Despite these success stories, David Leslie et al have raised questions of how AI tools used during COVID could increase inequality. For the same bias issues listed above, they note that investments in representative datasets, independent evaluation and replication of models, and access to data for regulators will be some of the steps needed to limit the harm that could be posed from deficits in data for some populations.

Conclusion

We are still in the early days of SDoH utilization in health systems; however, the challenges beyond the usual set of interoperability and standards issues still need to be addressed for the long-term success of these programs. In this post we examined some of the privacy concerns and linked these issues to the growing use of AI in healthcare, including SDoH platforms.
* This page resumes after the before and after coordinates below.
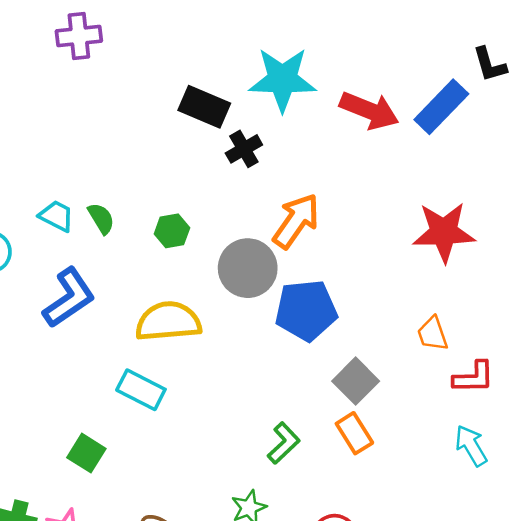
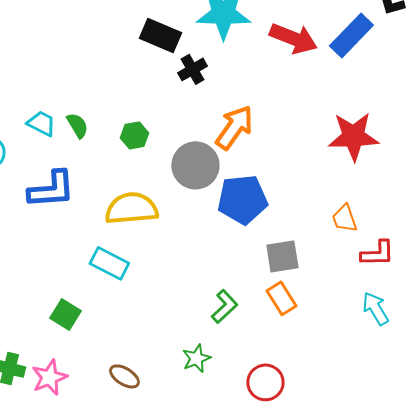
blue L-shape: (69, 298) -> (51, 189), turned 30
gray square: (356, 381) -> (282, 256), turned 36

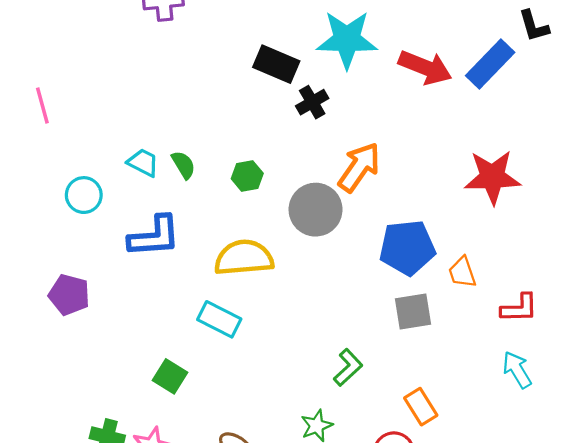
blue pentagon: (242, 199) -> (407, 248), moved
orange trapezoid: (344, 218) -> (462, 272), moved
orange rectangle: (281, 298) -> (421, 407), moved

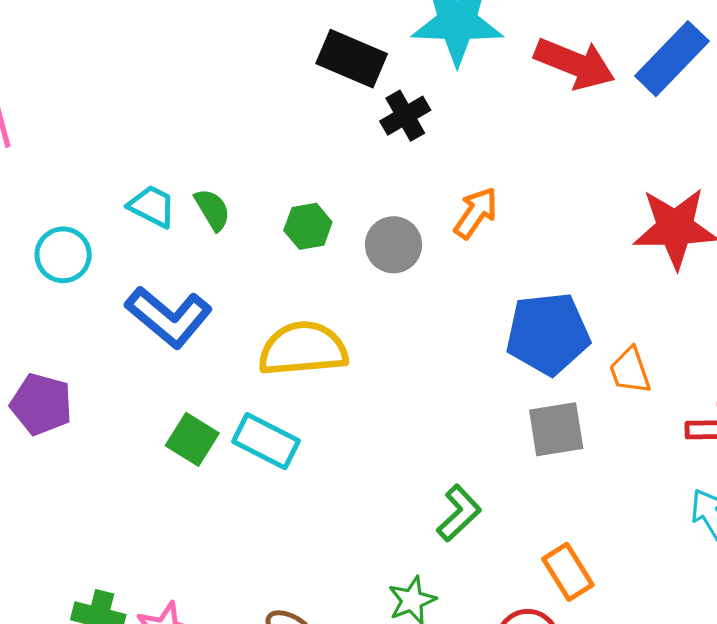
orange arrow: (359, 167) -> (476, 213), size x0.7
gray circle: (316, 210) -> (394, 245), moved, size x0.7
blue L-shape: (154, 236) -> (169, 317), turned 44
green square: (170, 376) -> (192, 439), moved

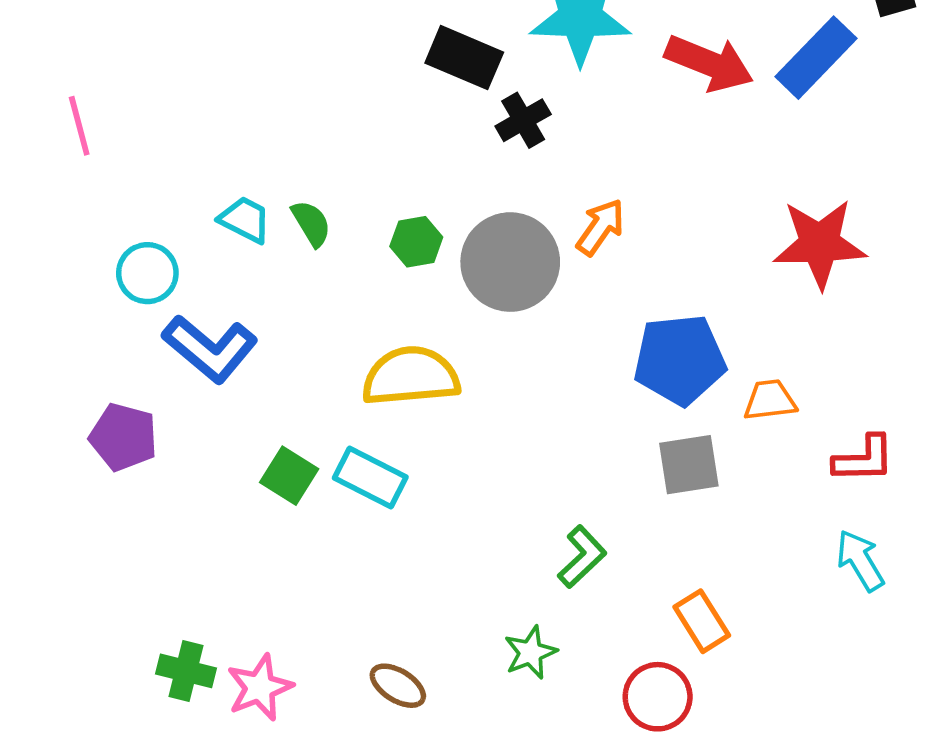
gray circle: (394, 245) -> (510, 262), size x1.6
blue L-shape: (169, 317) -> (210, 349), moved
orange trapezoid: (630, 371) -> (770, 400), turned 102

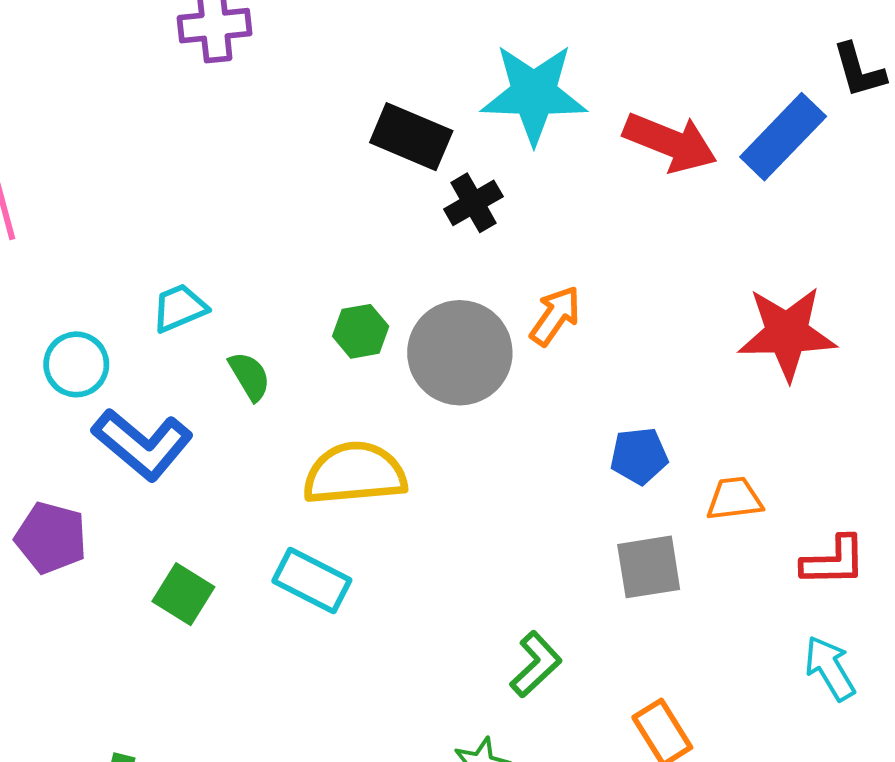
cyan trapezoid: (245, 220) -> (179, 308), turned -50
green semicircle: (311, 223) -> (250, 376), moved
blue pentagon: (680, 360) -> (639, 456), size x0.6
green square: (289, 476) -> (183, 594), moved

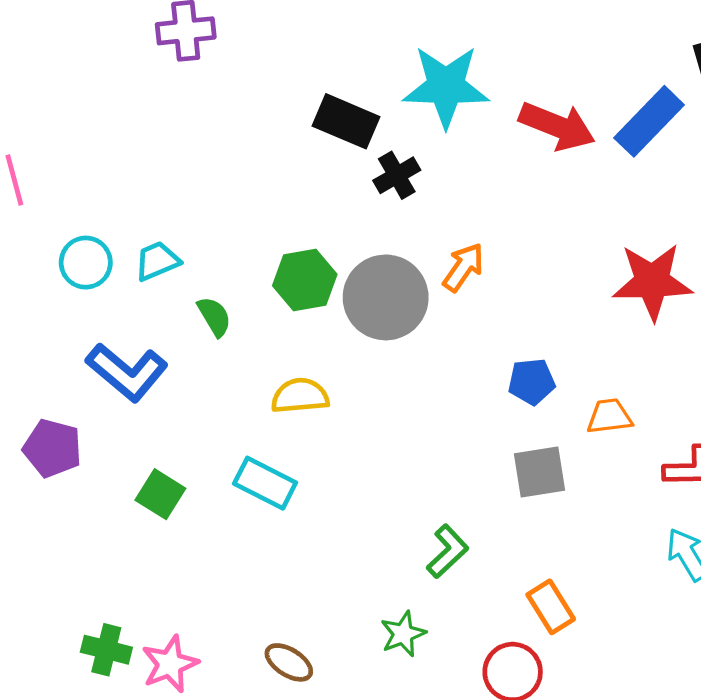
green hexagon: (361, 331) -> (305, 280), size x1.4
cyan circle: (76, 364) -> (86, 263), moved
yellow semicircle: (355, 473) -> (300, 396), size x0.7

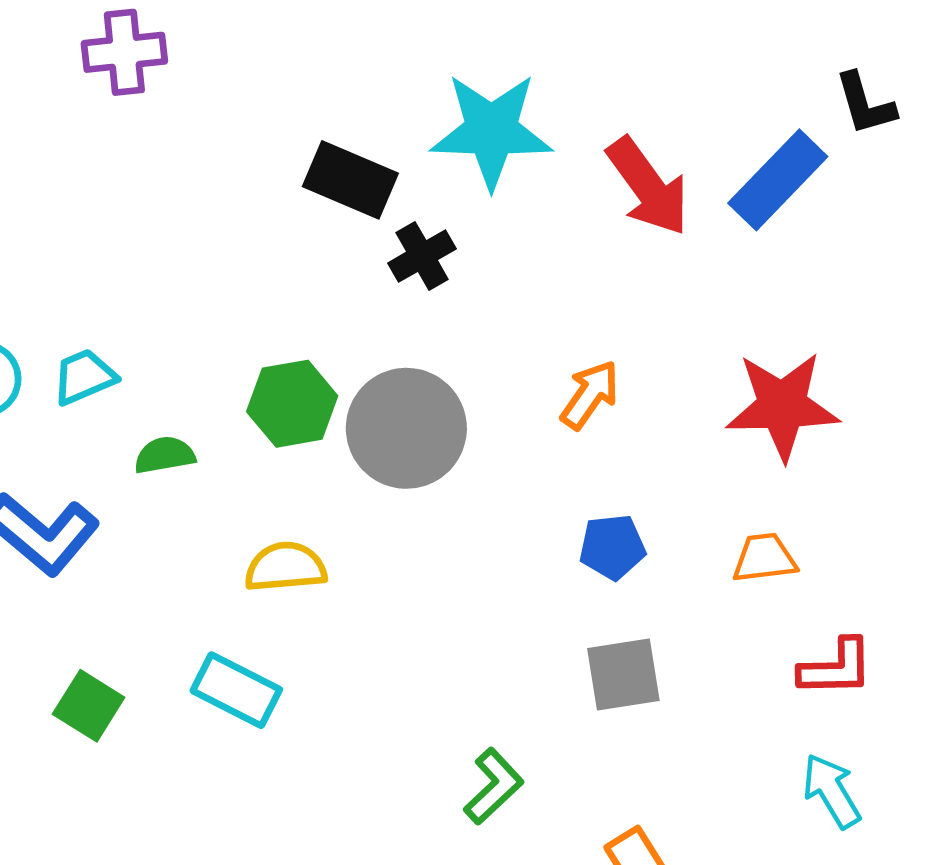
red arrow: (557, 126) -> (648, 187), turned 32
orange arrow: (463, 267) -> (590, 395), moved
green semicircle: (214, 316) -> (165, 455), turned -69
orange trapezoid: (609, 416) -> (764, 558), moved

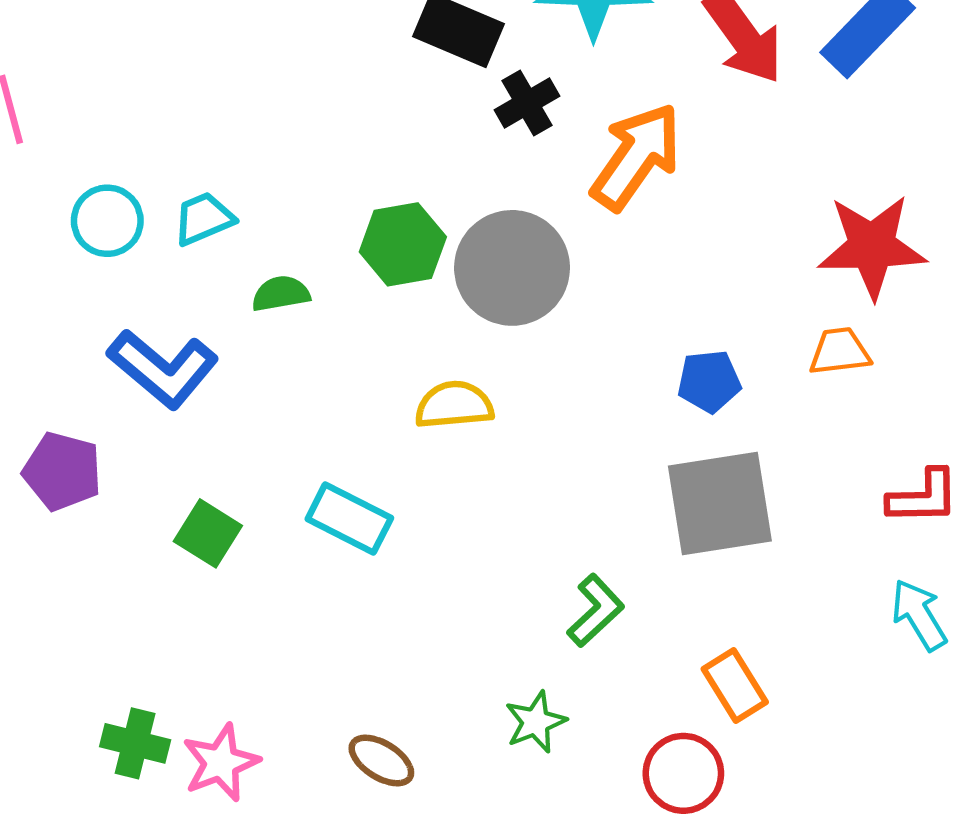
orange arrow: (590, 395) -> (636, 157), moved, size x1.6
orange trapezoid: (764, 558) -> (840, 351), moved
yellow semicircle: (286, 567) -> (454, 405), moved
gray square: (623, 674) -> (720, 503), size x1.5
A number of companies are taking proactive measures on the privacy front, and these efforts are critical to building trust in communities that subsequently will contribute to addressing the data poverty issue.

Organizations can begin to lay the groundwork for building trust and protecting privacy by setting up an SDoH governance committee that will take a deep dive on the issues and begin the necessary training around issues such as the following:

  • The unique privacy issues associated with SDoH data and differences between individual and community level data in order to raise and socialize the privacy issues and governance structures that need to be in place
  • Develop specific policies on which data can be shared with community organizations and how
  • Review consent management policies and mechanisms for enabling opt-out and notifications when data are being shared
  • Work with EHR teams to identify ways to capture SDoH better and determine which data are actionable

SDoH data governance mechanisms are still in development in most organizations, but we are beginning to see useful frameworks emerge from AHIMA, HIMSS and from leading vendors in the SDoH space.